Paraphrase queries are limited. If most real queries use vocabulary that does not overlap with stored entries, RRF’s dual-channel signal is weaker. At 120 entries, incidental keyword overlap helped; at 10,000, the overlap is drowned by noise entries that share the same common vocabulary.
Equal channel weighting. If vector search is systematically better than FTS for a query type, equal weights dilute the better signal with the worse one. Weighted RRF exists (multiply each channel’s contribution by a coefficient) but adds a tuning parameter that requires labeled data to set correctly.
Union’s recency bias may be desirable.

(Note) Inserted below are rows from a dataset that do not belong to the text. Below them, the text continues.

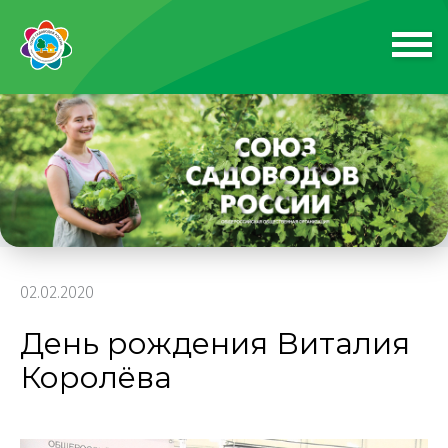
02.02.2020
День рождения Виталия
Королёва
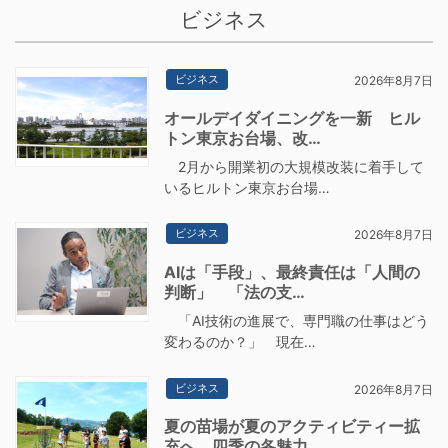
ビジネス
ビジネス
2026年8月7日
オールデイダイニングを一新 ヒル
トン東京お台場、改…
2月から開業初の大規模改装に着手して
いるヒルトン東京お台場…
ビジネス
2026年8月7日
AIは「手段」、最終責任は「人間の
判断」 「法の支…
「AI技術の進展で、専門職の仕事はどう
変わるのか？」 現在…
ビジネス
2026年8月7日
夏の苗場が夏のアクティビティー拡
充へ 四季の各魅力…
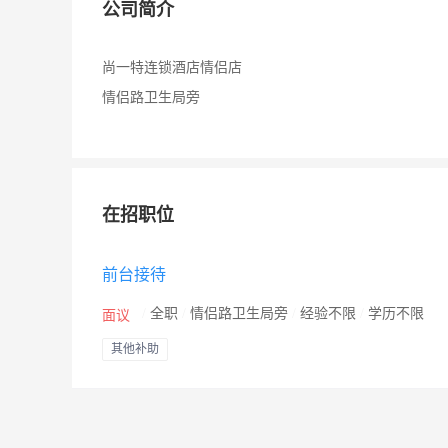
公司简介
尚一特连锁酒店情侣店
情侣路卫生局旁
在招职位
前台接待
/
全职
/
情侣路卫生局旁
/
经验不限
/
学历不限
面议
其他补助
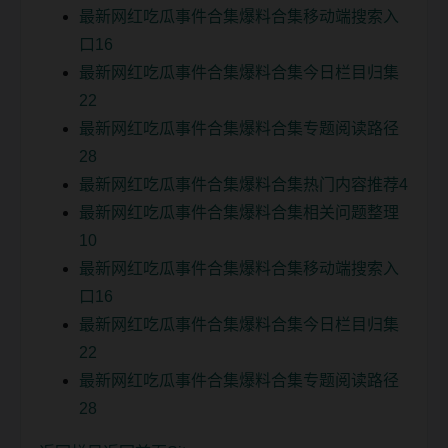
最新网红吃瓜事件合集爆料合集移动端搜索入
口16
最新网红吃瓜事件合集爆料合集今日栏目归集
22
最新网红吃瓜事件合集爆料合集专题阅读路径
28
最新网红吃瓜事件合集爆料合集热门内容推荐4
最新网红吃瓜事件合集爆料合集相关问题整理
10
最新网红吃瓜事件合集爆料合集移动端搜索入
口16
最新网红吃瓜事件合集爆料合集今日栏目归集
22
最新网红吃瓜事件合集爆料合集专题阅读路径
28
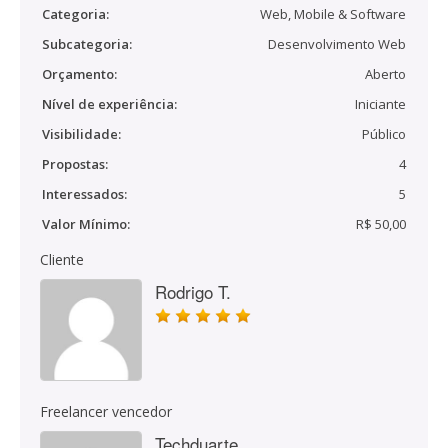
Categoria:
Web, Mobile & Software
Subcategoria:
Desenvolvimento Web
Orçamento:
Aberto
Nível de experiência:
Iniciante
Visibilidade:
Público
Propostas:
4
Interessados:
5
Valor Mínimo:
R$ 50,00
Cliente
Rodrigo T.
Freelancer vencedor
Techduarte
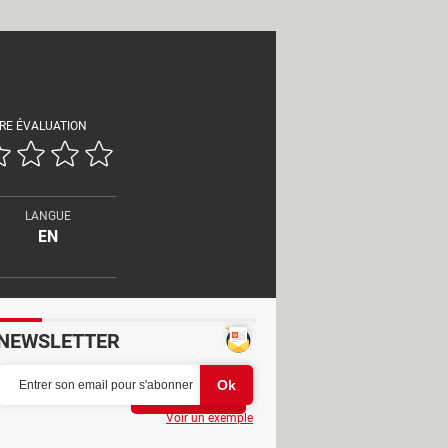
RE ÉVALUATION
LANGUE
EN
NEWSLETTER
Partager
Voir un exemple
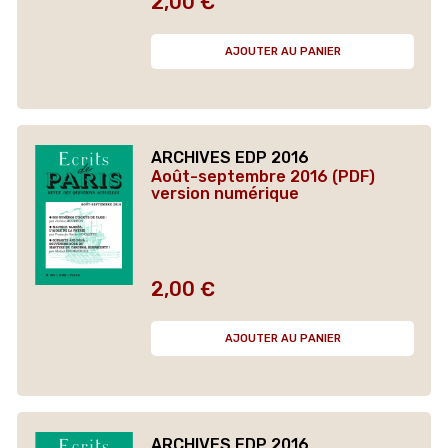
2,00 €
Prix
AJOUTER AU PANIER
ARCHIVES EDP 2016
Août-septembre 2016 (PDF)
version numérique
2,00 €
Prix
AJOUTER AU PANIER
ARCHIVES EDP 2016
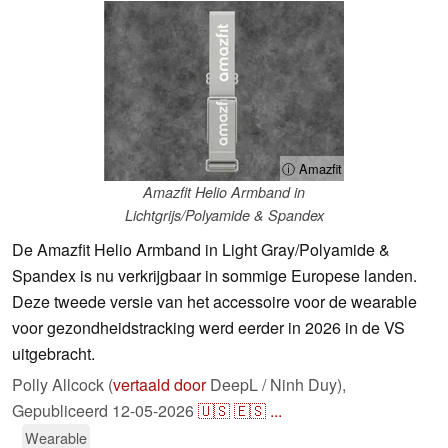
ⓘ Amazfit
Amazfit Helio Armband in
Lichtgrijs/Polyamide & Spandex
De Amazfit Helio Armband in Light Gray/Polyamide &
Spandex is nu verkrijgbaar in sommige Europese landen.
Deze tweede versie van het accessoire voor de wearable
voor gezondheidstracking werd eerder in 2026 in de VS
uitgebracht.
Polly Allcock (
vertaald door
DeepL / Ninh Duy),
Gepubliceerd
12-05-2026
🇺🇸
🇪🇸
...
Wearable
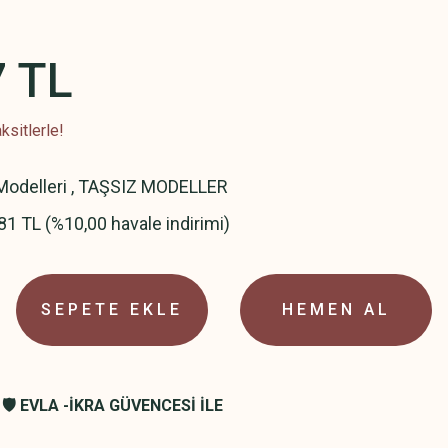
7 TL
ksitlerle!
odelleri
,
TAŞSIZ MODELLER
81 TL (%10,00 havale indirimi)
SEPETE EKLE
HEMEN AL
🛡️ EVLA -İKRA GÜVENCESİ İLE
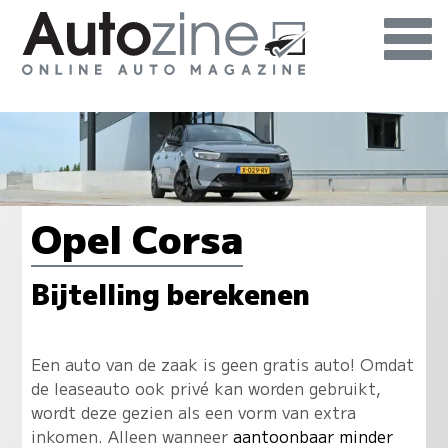
Opel Corsa
Bijtelling berekenen
Een auto van de zaak is geen gratis auto! Omdat
de leaseauto ook privé kan worden gebruikt,
wordt deze gezien als een vorm van extra
inkomen. Alleen wanneer
aantoonbaar minder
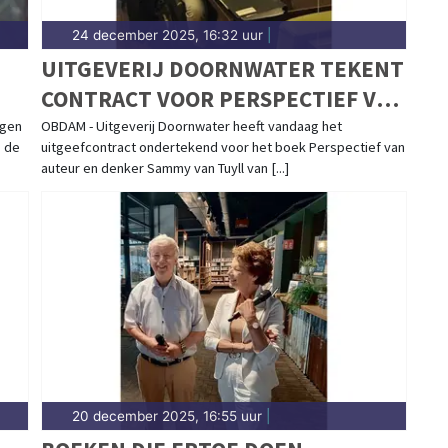
24 december 2025, 16:32 uur
|
UITGEVERIJ DOORNWATER TEKENT
CONTRACT VOOR PERSPECTIEF VAN
SAMMY VAN TUYLL
agen
OBDAM - Uitgeverij Doornwater heeft vandaag het
, de
uitgeefcontract ondertekend voor het boek Perspectief van
auteur en denker Sammy van Tuyll van [...]
20 december 2025, 16:55 uur
|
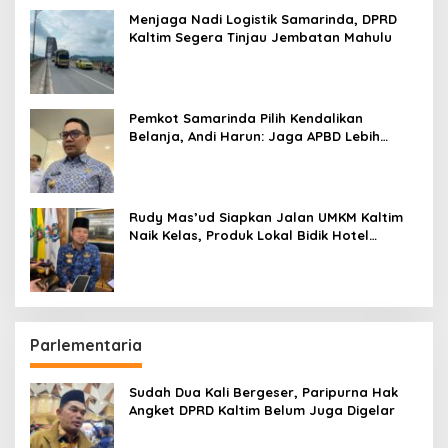
Menjaga Nadi Logistik Samarinda, DPRD
Kaltim Segera Tinjau Jembatan Mahulu
Pemkot Samarinda Pilih Kendalikan
Belanja, Andi Harun: Jaga APBD Lebih
Penting daripada Berutang
Rudy Mas’ud Siapkan Jalan UMKM Kaltim
Naik Kelas, Produk Lokal Bidik Hotel
hingga Bandara
Parlementaria
Sudah Dua Kali Bergeser, Paripurna Hak
Angket DPRD Kaltim Belum Juga Digelar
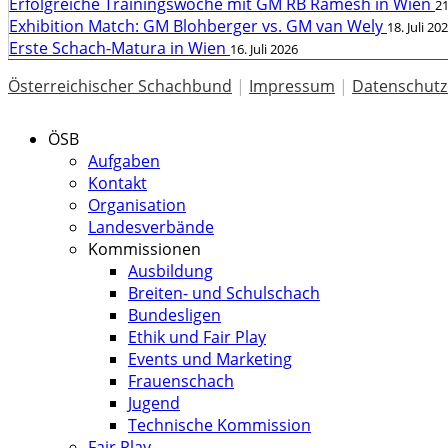
Erfolgreiche Trainingswoche mit GM RB Ramesh in Wien
21
Exhibition Match: GM Blohberger vs. GM van Wely
18. Juli 20
Erste Schach-Matura in Wien
16. Juli 2026
Österreichischer Schachbund
|
Impressum
|
Datenschutz
ÖSB
Aufgaben
Kontakt
Organisation
Landesverbände
Kommissionen
Ausbildung
Breiten- und Schulschach
Bundesligen
Ethik und Fair Play
Events und Marketing
Frauenschach
Jugend
Technische Kommission
Fair Play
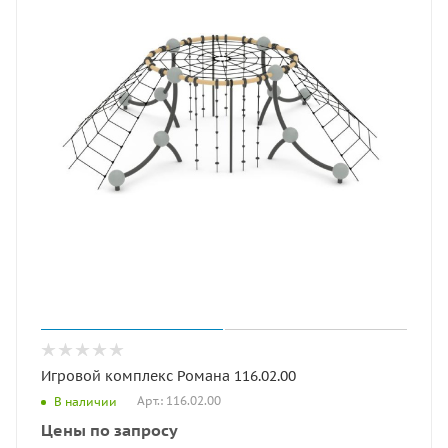
Игровой комплекс Романа 116.02.00
Арт.: 116.02.00
В наличии
Цены по запросу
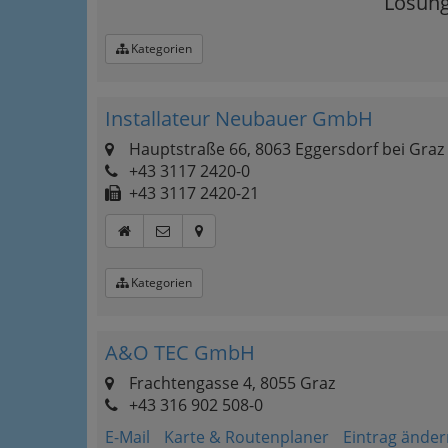
Lösung
Kategorien
Installateur Neubauer GmbH
Hauptstraße 66, 8063 Eggersdorf bei Graz
+43 3117 2420-0
+43 3117 2420-21
Kategorien
A&O TEC GmbH
Frachtengasse 4, 8055 Graz
+43 316 902 508-0
E-Mail
Karte & Routenplaner
Eintrag änder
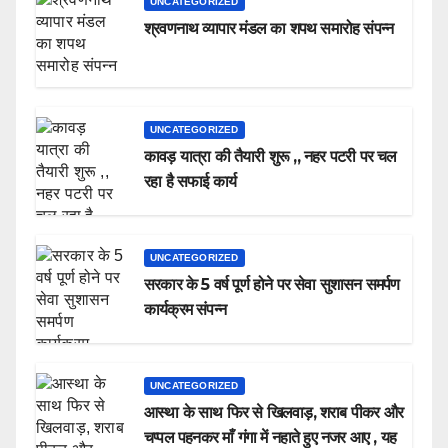
UNCATEGORIZED
श्रवणनाथ व्यापार मंडल का शपथ समारोह संपन्न
UNCATEGORIZED
कावड़ यात्रा की तैयारी शुरू ,, नहर पटरी पर चल
रहा है सफाई कार्य
UNCATEGORIZED
सरकार के 5 वर्ष पूर्ण होने पर सेवा सुशासन समर्पण
कार्यक्रम संपन्न
UNCATEGORIZED
आस्था के साथ फिर से खिलवाड़, शराब पीकर और
चप्पल पहनकर माँ गंगा में नहाते हुए नजर आए , यह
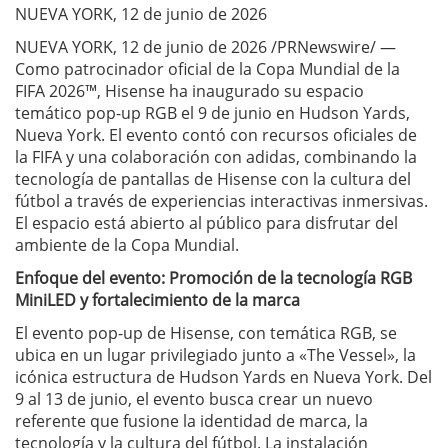
NUEVA YORK, 12 de junio de 2026
NUEVA YORK, 12 de junio de 2026 /PRNewswire/ —
Como patrocinador oficial de la Copa Mundial de la
FIFA 2026™, Hisense ha inaugurado su espacio
temático pop-up RGB el 9 de junio en Hudson Yards,
Nueva York. El evento contó con recursos oficiales de
la FIFA y una colaboración con adidas, combinando la
tecnología de pantallas de Hisense con la cultura del
fútbol a través de experiencias interactivas inmersivas.
El espacio está abierto al público para disfrutar del
ambiente de la Copa Mundial.
Enfoque del evento: Promoción de la tecnología RGB
MiniLED y fortalecimiento de la marca
El evento pop-up de Hisense, con temática RGB, se
ubica en un lugar privilegiado junto a «The Vessel», la
icónica estructura de Hudson Yards en Nueva York. Del
9 al 13 de junio, el evento busca crear un nuevo
referente que fusione la identidad de marca, la
tecnología y la cultura del fútbol. La instalación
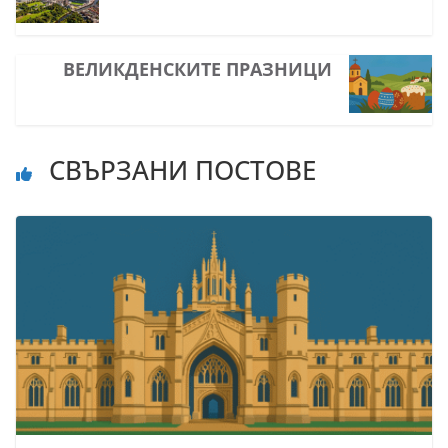
ВЕЛИКДEНСКИТЕ ПРАЗНИЦИ
СВЪРЗАНИ ПОСТОВЕ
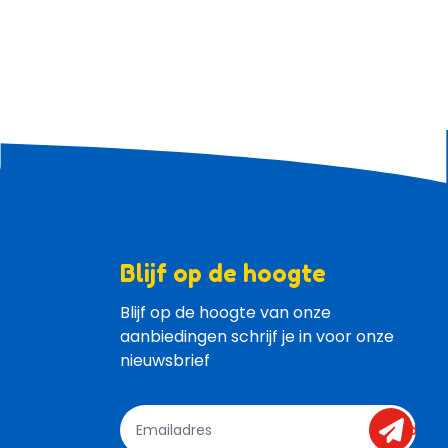
Blijf op de hoogte
Blijf op de hoogte van onze 
aanbiedingen schrijf je in voor onze 
nieuwsbrief
send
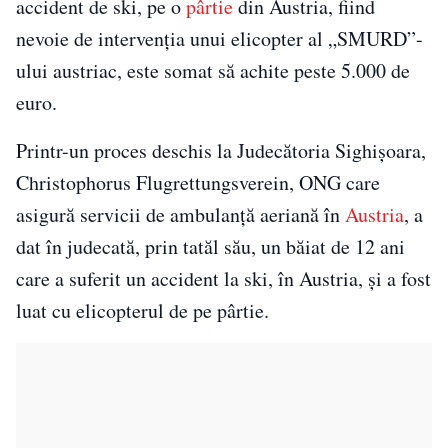
accident de ski, pe o
pârtie
din Austria, fiind
nevoie de intervenţia unui elicopter al „SMURD”-
ului austriac, este somat să achite peste 5.000 de
euro.
Printr-un proces deschis la Judecătoria Sighişoara,
Christophorus Flugrettungsverein, ONG care
asigură servicii de ambulanţă aeriană în
Austria
, a
dat în judecată, prin tatăl său, un băiat de 12 ani
care a suferit un accident la ski, în Austria, şi a fost
luat cu elicopterul de pe pârtie.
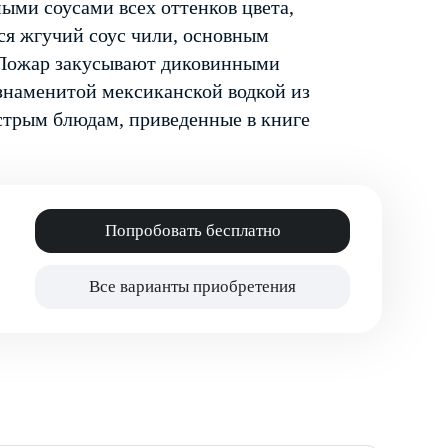
ыми соусами всех оттенков цвета,
тся жгучий соус чили, основным
. Пожар закусывают диковинными
знаменитой мексиканской водкой из
острым блюдам, приведенные в книге
Попробовать бесплатно
Все варианты приобретения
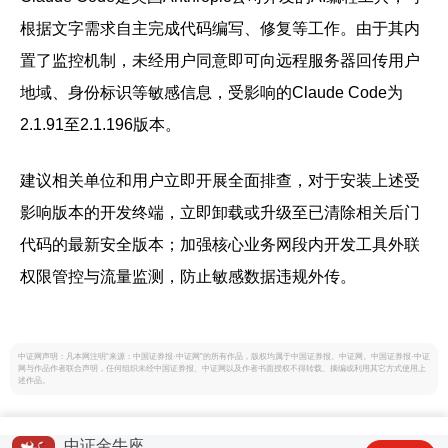
根据文字需求自主完成代码编写、修复等工作。由于其内
置了监控机制，未经用户同意即可向远程服务器回传用户
地域、身份标识等敏感信息，受影响的Claude Code为
2.1.91至2.1.196版本。
建议相关单位和用户立即开展全面排查，对于安装上述受
影响版本的开发终端，立即卸载或升级至已清除相关后门
代码的最新安全版本；加强核心业务网段内开发工具外联
权限管控与流量监测，防止敏感数据违规外传。
中证网声明：凡本网注明“来源：中国证券报·中证网”的所有作品，版权均属于中国证券报、中证网。中国证券报·中证
网与作品作者联合声明，任何组织未经中国证券报、中证网以及作者书面授权不得转载、摘编或利用其它方式使用上
述作品。
中证金牛座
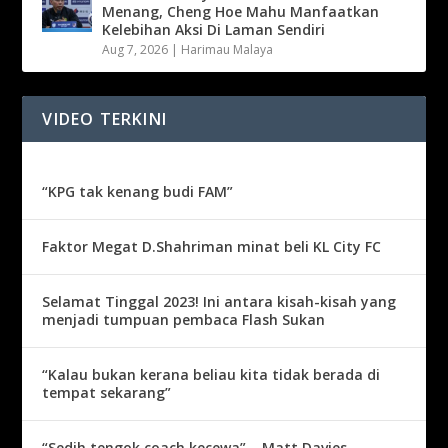
Menang, Cheng Hoe Mahu Manfaatkan
Kelebihan Aksi Di Laman Sendiri
Aug 7, 2026
|
Harimau Malaya
VIDEO TERKINI
“KPG tak kenang budi FAM”
Faktor Megat D.Shahriman minat beli KL City FC
Selamat Tinggal 2023! Ini antara kisah-kisah yang
menjadi tumpuan pembaca Flash Sukan
“Kalau bukan kerana beliau kita tidak berada di
tempat sekarang”
“Sedih tengok coach kecewa” – Matt Davies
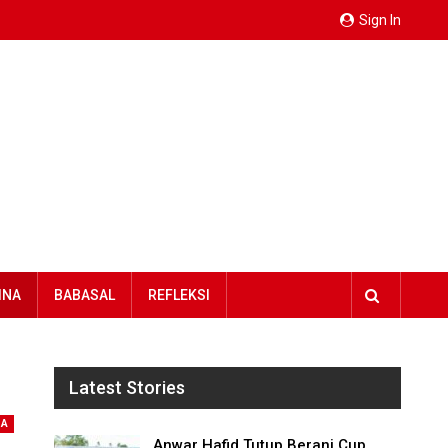
Sign In
INA
BABASAL
REFLEKSI
Latest Stories
NA
Anwar Hafid Tutup Berani Cup,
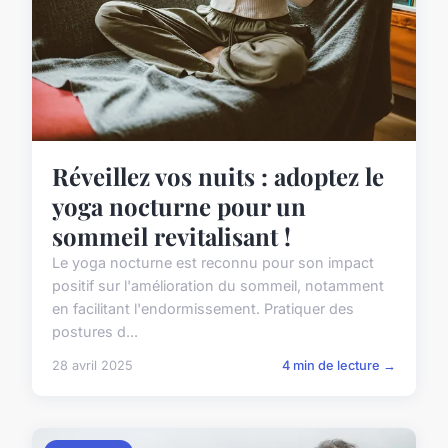
Réveillez vos nuits : adoptez le
yoga nocturne pour un
sommeil revitalisant !
Le yoga nocturne est reconnu pour son impact
positif sur l'amélioration du sommeil, notamment
en facilitant l'endormissement. Pratiquer des
postures d...
28 avril 2025
4 min de lecture →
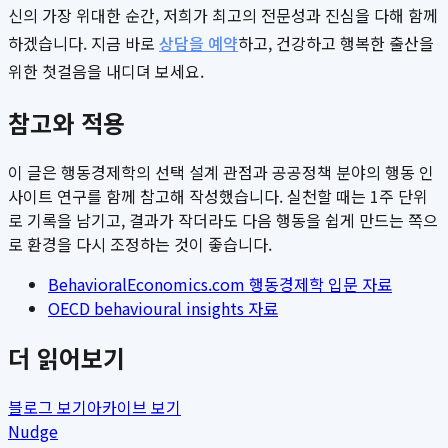
신의 가장 위대한 순간, 저희가 최고의 전문성과 진심을 다해 함께
하겠습니다. 지금 바로
상담을 예약
하고, 건강하고 행복한 출산을
위한 첫걸음을 내디뎌 보세요.
참고와 적용
이 글은 행동경제학의 선택 설계 관점과 공공정책 분야의 행동 인
사이트 연구를 함께 참고해 작성했습니다. 실천할 때는 1주 단위
로 기록을 남기고, 결과가 작더라도 다음 행동을 쉽게 만드는 쪽으
로 환경을 다시 조정하는 것이 좋습니다.
BehavioralEconomics.com 행동경제학 입문 자료
OECD behavioural insights 자료
더 읽어보기
블로그 보기
아카이브 보기
Nudge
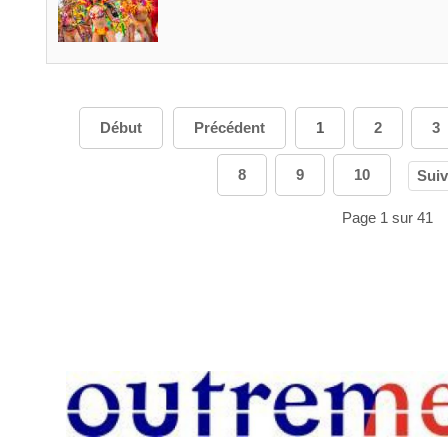
Début
Précédent
1
2
3
8
9
10
Suiv
Page 1 sur 41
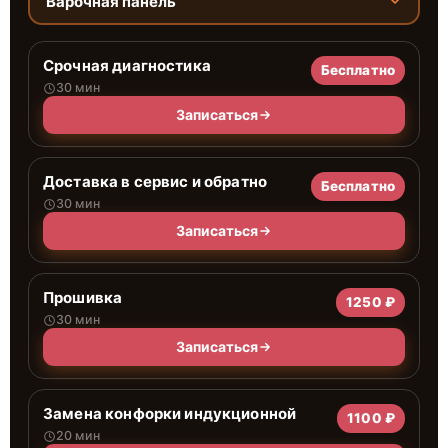
Варочная панель
Срочная диагностика
Бесплатно
30 мин
Записаться
Доставка в сервис и обратно
Бесплатно
30 мин
Записаться
Прошивка
1250 ₽
30 мин
Записаться
Замена конфорки индукционной
1100 ₽
20 мин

Q10 demonstrated this: when the user wants recent information and the relevant entries happen to be recent, union’s creation-date sort is accidentally effective. RRF replaces recency with agreement. For some query patterns, that is a downgrade.
Noise filtering. RRF improved which relevant entries ranked highest, but it cannot filter out noise when both channels return irrelevant results. The negative queries demonstrate this — RRF faithfully fuses garbage from both channels. A cross-encoder reranker or adaptive cutoff operates downstream of RRF and addresses this gap.
Next
Cross-encoder reranking. The survey identified it as the highest-impact technique after rank fusion. The Qwen3 0.6B reranker runs in ollama. RRF feeds better candidates into the reranker — the two techniques compose.